__EXERCISE DESCRIPTION__: If a line in the following entries contains the string "Ihrer", it counts toward the total; report only that total.

Collected data:

=== Section Start ===

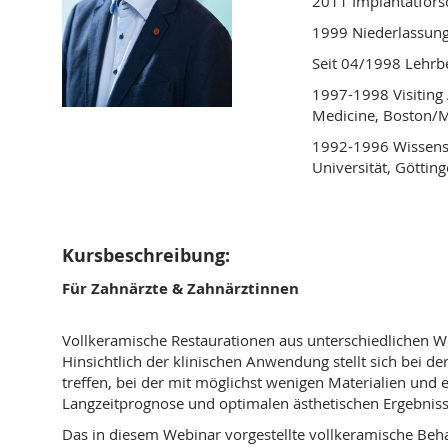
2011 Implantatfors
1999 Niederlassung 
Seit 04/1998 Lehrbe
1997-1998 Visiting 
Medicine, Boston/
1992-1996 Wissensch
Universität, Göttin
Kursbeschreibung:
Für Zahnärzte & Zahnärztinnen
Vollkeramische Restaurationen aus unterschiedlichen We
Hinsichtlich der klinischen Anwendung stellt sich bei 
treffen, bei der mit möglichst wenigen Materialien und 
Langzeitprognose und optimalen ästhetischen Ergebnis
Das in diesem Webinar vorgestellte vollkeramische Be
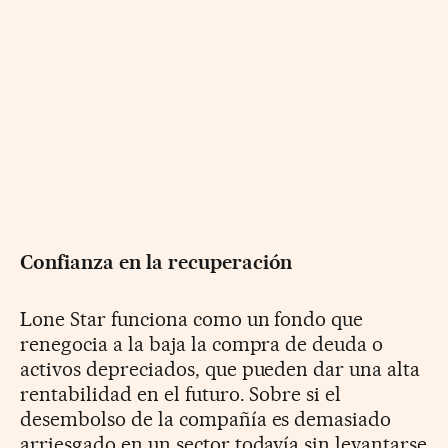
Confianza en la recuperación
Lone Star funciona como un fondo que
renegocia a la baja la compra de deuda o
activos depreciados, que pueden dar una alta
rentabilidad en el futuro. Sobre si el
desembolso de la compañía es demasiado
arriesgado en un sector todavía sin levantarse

=== Section End ===
=== Section Start ===

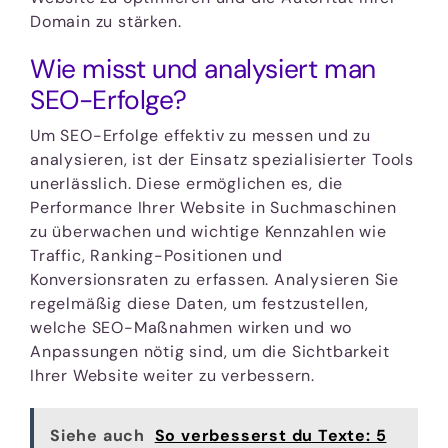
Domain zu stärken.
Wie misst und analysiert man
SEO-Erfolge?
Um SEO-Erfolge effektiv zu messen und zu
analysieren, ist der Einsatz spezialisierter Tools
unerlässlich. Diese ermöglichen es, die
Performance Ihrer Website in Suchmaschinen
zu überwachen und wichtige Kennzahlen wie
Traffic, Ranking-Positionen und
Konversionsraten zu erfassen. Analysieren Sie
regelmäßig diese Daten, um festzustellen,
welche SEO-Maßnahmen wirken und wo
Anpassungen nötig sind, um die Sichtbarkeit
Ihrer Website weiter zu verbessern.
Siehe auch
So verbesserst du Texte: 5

=== Section End ===
=== Section Start ===

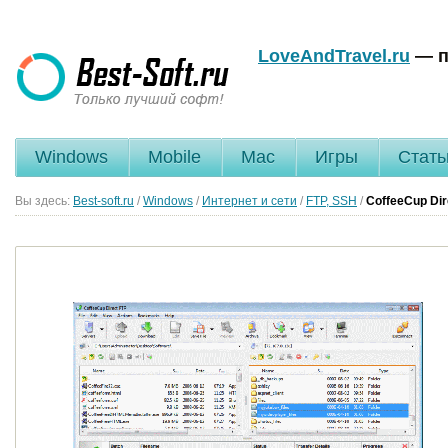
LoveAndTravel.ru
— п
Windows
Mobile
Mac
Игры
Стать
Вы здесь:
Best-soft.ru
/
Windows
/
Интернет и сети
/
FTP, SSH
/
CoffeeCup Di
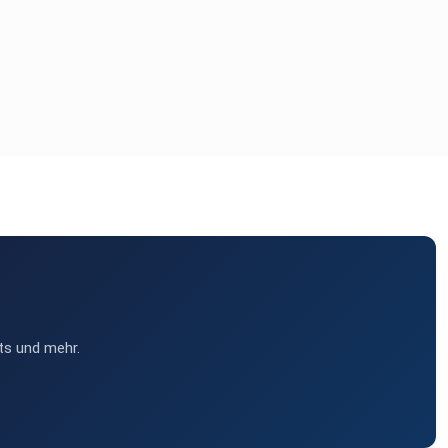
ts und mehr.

=== Section End ===

__TASK OUTPUT__: 2